We need to wire up this event handler to the `InfectionStatusEvent` in the
`init` function:

```rust
pub fn init(context: &mut Context) {
    // Initialize `susceptible_count` with population size....

    // Wire up the `InfectionStatusEvent` to the handler.
    context.subscribe_to_event::<InfectionStatusEvent>(handle_infection_status_change);
    // ...
}
```

That is everything needed for the bookkeeping.

> [!INFO] Aggregation Inside The Model
>
> The aggregation step often doesn't look like aggregation inside the model,
> because we can accumulate values _as events occur_ instead of aggregating
> values after the fact.

### Reporting

Now we tackle the reporting. We need a struct to represent a row of data:

```rust
// The report item, one row of data.
#[derive(Serialize)]
struct AggregateSIRReportItem {
    time: f64,
    susceptible_count: usize,
    infected_count: usize,
    recovered_count: usize,
}
// Tell ixa it is a report item.
define_report!(AggregateSIRReportItem);
```

Now we initialize the report with the context, and we add a periodic plan to
write to the report at the end of every day.
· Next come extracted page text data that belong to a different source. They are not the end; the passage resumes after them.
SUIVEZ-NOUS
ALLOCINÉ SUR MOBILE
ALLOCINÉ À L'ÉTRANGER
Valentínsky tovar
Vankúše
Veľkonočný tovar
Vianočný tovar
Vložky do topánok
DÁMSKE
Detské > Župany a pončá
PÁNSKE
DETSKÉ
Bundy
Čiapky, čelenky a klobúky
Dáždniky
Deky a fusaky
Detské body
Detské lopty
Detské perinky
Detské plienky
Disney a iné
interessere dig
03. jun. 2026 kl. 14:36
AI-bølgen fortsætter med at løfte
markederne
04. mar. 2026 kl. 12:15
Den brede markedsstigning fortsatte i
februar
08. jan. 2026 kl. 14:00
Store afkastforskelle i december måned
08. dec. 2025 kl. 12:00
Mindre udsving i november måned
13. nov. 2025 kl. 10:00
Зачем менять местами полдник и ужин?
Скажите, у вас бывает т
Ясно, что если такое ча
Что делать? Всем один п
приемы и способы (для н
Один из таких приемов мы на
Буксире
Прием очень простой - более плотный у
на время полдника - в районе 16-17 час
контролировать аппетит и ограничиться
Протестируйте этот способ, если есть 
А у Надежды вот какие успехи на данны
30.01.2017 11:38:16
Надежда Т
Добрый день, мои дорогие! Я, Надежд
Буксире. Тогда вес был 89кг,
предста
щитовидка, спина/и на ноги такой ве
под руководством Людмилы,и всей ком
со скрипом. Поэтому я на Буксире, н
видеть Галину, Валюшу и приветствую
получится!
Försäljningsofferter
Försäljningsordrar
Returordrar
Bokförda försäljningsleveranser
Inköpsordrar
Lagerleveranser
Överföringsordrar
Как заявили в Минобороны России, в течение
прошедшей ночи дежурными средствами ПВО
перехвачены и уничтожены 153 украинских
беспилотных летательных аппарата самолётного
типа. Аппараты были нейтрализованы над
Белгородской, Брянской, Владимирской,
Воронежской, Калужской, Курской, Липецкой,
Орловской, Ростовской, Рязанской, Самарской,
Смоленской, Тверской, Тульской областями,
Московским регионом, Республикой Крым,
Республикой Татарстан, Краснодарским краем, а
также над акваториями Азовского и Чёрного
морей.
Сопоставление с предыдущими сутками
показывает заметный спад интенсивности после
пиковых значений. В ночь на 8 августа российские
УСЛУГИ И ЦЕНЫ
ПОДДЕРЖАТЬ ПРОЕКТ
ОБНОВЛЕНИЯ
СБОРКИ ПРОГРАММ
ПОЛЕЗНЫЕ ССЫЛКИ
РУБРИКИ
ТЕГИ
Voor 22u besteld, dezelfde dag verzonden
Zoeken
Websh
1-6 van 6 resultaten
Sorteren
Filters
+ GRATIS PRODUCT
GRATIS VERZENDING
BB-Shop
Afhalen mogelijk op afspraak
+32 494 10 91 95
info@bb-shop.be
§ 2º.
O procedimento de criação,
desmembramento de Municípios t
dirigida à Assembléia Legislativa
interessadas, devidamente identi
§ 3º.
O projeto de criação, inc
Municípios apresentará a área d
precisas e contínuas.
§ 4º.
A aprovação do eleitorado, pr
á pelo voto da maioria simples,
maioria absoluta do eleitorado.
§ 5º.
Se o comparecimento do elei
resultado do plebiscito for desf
The complete `init()` function is:

```rust
pub fn init(context: &mut Context) {
    // Initialize `susceptible_count` with population size.
    let susceptible = context.get_current_population();
    let container = context.get_data_mut(AggregateSIRData);
    container.susceptible_count = susceptible;

    // Wire up the `InfectionStatusEvent` to the handler.
    context.subscribe_to_event::<InfectionStatusEvent>(handle_infection_status_change);

    // Initialize the report.
    context.add_report::<AggregateSIRReportItem>("aggregate_sir_report")
        .expect("Failed to add report");

    // Write data to the report every simulated day.
    context.add_periodic_plan_with_phase(
        1.0, // A period of 1 day
        write_aggregate_sir_report_item,
        ExecutionPhase::Last // Execute the plan at the end of the simulated day.
    );
}
```

The implementation of `write_aggregate_sir_report_item` is straightforward: We
fetch the values from the data plugin, construct an instance of
`AggregateSIRReportItem`, and "send" it to the report.

```rust
fn write_aggregate_sir_report_item(context: &mut Context) {
    let time = context.get_current_time();
    let container = context.get_data_mut(AggregateSIRData);

    let report_item = AggregateSIRReportItem {
        time,
        susceptible_count: container.susceptible_count,
        infected_count: container.infected_count,
        recovered_count: container.recovered_count,
    };
    context.send_report(report_item);
}
```

Exercise:

1. The `aggregate_sir_report` is 301 lines long, one row every day until
   `MAX_TIME=300`, but most of the rows are of the form `#, 0, 0, 1000`, because
   the entire population is recovered long before we reach `MAX_TIME`. This is
   pretty typical of periodic reports—you get a lot of data you don't need at
   the end of the simulation. Add a simple filter to
   `write_aggregate_sir_report_item` so that the `aggregate_sir_report` only
   contains the data we actually want, about ~90 rows (the first ~90 days).
   Don't just filter on the day, because the "last" day can change with a
   different random seed or changes to the model.